The Xbox version has slightly nicer graphics as well (the biggest difference to the GameCube version I noticed when I booted up the game on the Xbox is the lack of dithering in alpha effects such as smoke), but that’s not a big deal because all versions look good. Even the PS2 release holds up quite well from what I’ve seen, the jaggy mess we saw in the original game is only a distant memory. All versions are stupidly cheap these days, so you can’t really go wrong with any of them. I would love to see this game remastered for the current generation, or at least made playable on the Xbox One whose backwards compatibility feature is capable of some rather amazing things.
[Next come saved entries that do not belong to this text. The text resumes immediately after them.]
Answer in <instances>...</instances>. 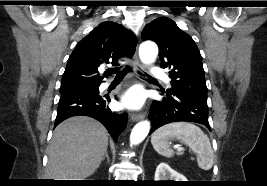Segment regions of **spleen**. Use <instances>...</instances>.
<instances>
[{
  "mask_svg": "<svg viewBox=\"0 0 267 186\" xmlns=\"http://www.w3.org/2000/svg\"><path fill=\"white\" fill-rule=\"evenodd\" d=\"M179 139L188 145L197 155V163L201 169L209 170L213 165V150L210 140L196 125L188 122H174L157 129L152 137L153 148L162 156L172 157L173 150L169 140Z\"/></svg>",
  "mask_w": 267,
  "mask_h": 186,
  "instance_id": "3e777b00",
  "label": "spleen"
}]
</instances>
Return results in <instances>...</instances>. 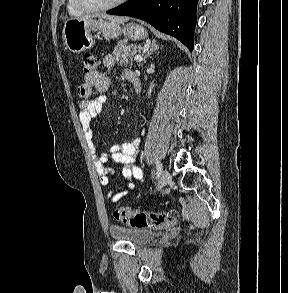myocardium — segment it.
I'll return each instance as SVG.
<instances>
[{
  "instance_id": "myocardium-1",
  "label": "myocardium",
  "mask_w": 288,
  "mask_h": 293,
  "mask_svg": "<svg viewBox=\"0 0 288 293\" xmlns=\"http://www.w3.org/2000/svg\"><path fill=\"white\" fill-rule=\"evenodd\" d=\"M126 1L127 0H116L109 4L93 6V5H89L85 3L83 0H73L75 6L83 12H98V11L110 10L122 5Z\"/></svg>"
}]
</instances>
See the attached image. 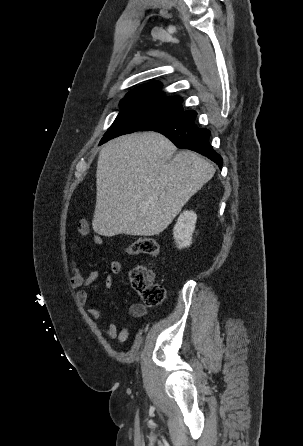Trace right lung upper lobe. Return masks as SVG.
<instances>
[{
  "mask_svg": "<svg viewBox=\"0 0 303 446\" xmlns=\"http://www.w3.org/2000/svg\"><path fill=\"white\" fill-rule=\"evenodd\" d=\"M161 87L162 84L160 82L143 84L129 92L126 97L121 100L120 106L161 110L174 99L173 97H166L164 93L160 91Z\"/></svg>",
  "mask_w": 303,
  "mask_h": 446,
  "instance_id": "right-lung-upper-lobe-1",
  "label": "right lung upper lobe"
}]
</instances>
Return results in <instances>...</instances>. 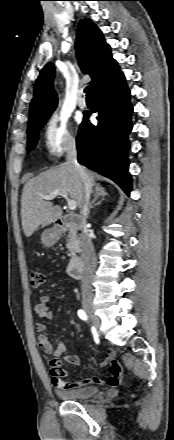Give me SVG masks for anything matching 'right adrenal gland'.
Segmentation results:
<instances>
[{
  "mask_svg": "<svg viewBox=\"0 0 174 440\" xmlns=\"http://www.w3.org/2000/svg\"><path fill=\"white\" fill-rule=\"evenodd\" d=\"M108 193L106 192L105 188L100 185V184H96L95 185V192H94V199L92 200L91 204H90V209H93L96 205H99L105 198V196H107ZM99 198H101V201H99L98 203H95Z\"/></svg>",
  "mask_w": 174,
  "mask_h": 440,
  "instance_id": "right-adrenal-gland-1",
  "label": "right adrenal gland"
}]
</instances>
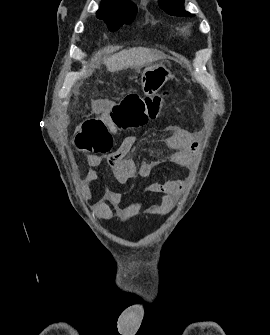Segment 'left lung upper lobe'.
<instances>
[{"instance_id": "1", "label": "left lung upper lobe", "mask_w": 270, "mask_h": 335, "mask_svg": "<svg viewBox=\"0 0 270 335\" xmlns=\"http://www.w3.org/2000/svg\"><path fill=\"white\" fill-rule=\"evenodd\" d=\"M158 4L168 14L175 16H192L189 12L184 11V0H158Z\"/></svg>"}]
</instances>
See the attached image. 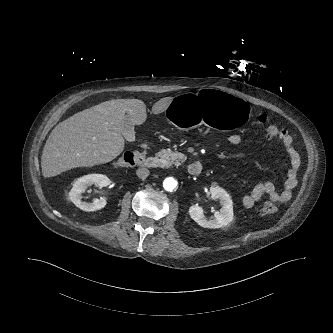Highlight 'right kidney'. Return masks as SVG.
<instances>
[{
  "instance_id": "ca27d5eb",
  "label": "right kidney",
  "mask_w": 333,
  "mask_h": 333,
  "mask_svg": "<svg viewBox=\"0 0 333 333\" xmlns=\"http://www.w3.org/2000/svg\"><path fill=\"white\" fill-rule=\"evenodd\" d=\"M110 179L103 174H88L78 178L69 192L70 200L81 210L86 212L102 209L106 205L104 198L96 199L93 203L83 202L82 193L91 185L106 187L110 185Z\"/></svg>"
}]
</instances>
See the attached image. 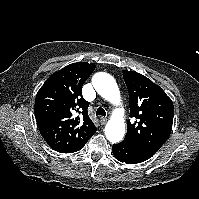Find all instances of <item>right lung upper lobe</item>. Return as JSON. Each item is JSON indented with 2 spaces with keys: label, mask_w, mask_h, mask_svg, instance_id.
Instances as JSON below:
<instances>
[{
  "label": "right lung upper lobe",
  "mask_w": 199,
  "mask_h": 199,
  "mask_svg": "<svg viewBox=\"0 0 199 199\" xmlns=\"http://www.w3.org/2000/svg\"><path fill=\"white\" fill-rule=\"evenodd\" d=\"M95 67L87 62L70 64L52 74L38 91L34 108L36 122L52 149L72 150L96 132L88 116V102L81 94L83 83ZM74 111L82 113V117H73Z\"/></svg>",
  "instance_id": "1"
}]
</instances>
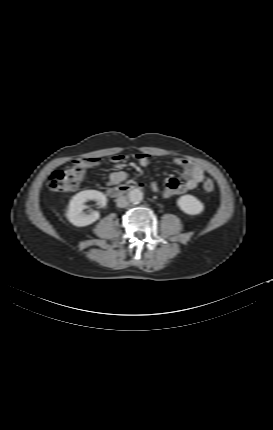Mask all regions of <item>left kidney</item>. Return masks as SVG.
Segmentation results:
<instances>
[{
    "mask_svg": "<svg viewBox=\"0 0 273 430\" xmlns=\"http://www.w3.org/2000/svg\"><path fill=\"white\" fill-rule=\"evenodd\" d=\"M178 207L188 215H197L204 210L203 203L193 195H183L177 201Z\"/></svg>",
    "mask_w": 273,
    "mask_h": 430,
    "instance_id": "left-kidney-1",
    "label": "left kidney"
}]
</instances>
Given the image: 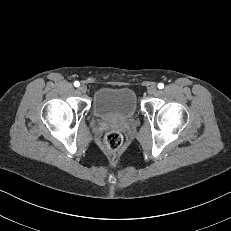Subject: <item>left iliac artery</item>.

Burnout 2: Point of Impact would be the last Burnout game published by Acclaim (who were in their “all publicity is good publicity” mode at the time, and briefly even had an ill-advised and ill-fated promotion where they offered to reimburse speeding tickets in the UK), as the company would sell Burnout to EA (who would also buy Criterion) after the release of Point of Impact, and eventually shut their doors in August 2004.
EA wanted some quality IPs around this time and Burnout fit the bill nicely, but how was the series going to change under these new corporate overlords? To that question, Criterion would soon provide a simple, one-word answer: Takedown. After two games that were fairly popular but not exactly blockbuster hits, Burnout was about to… well, crash into the mainstream.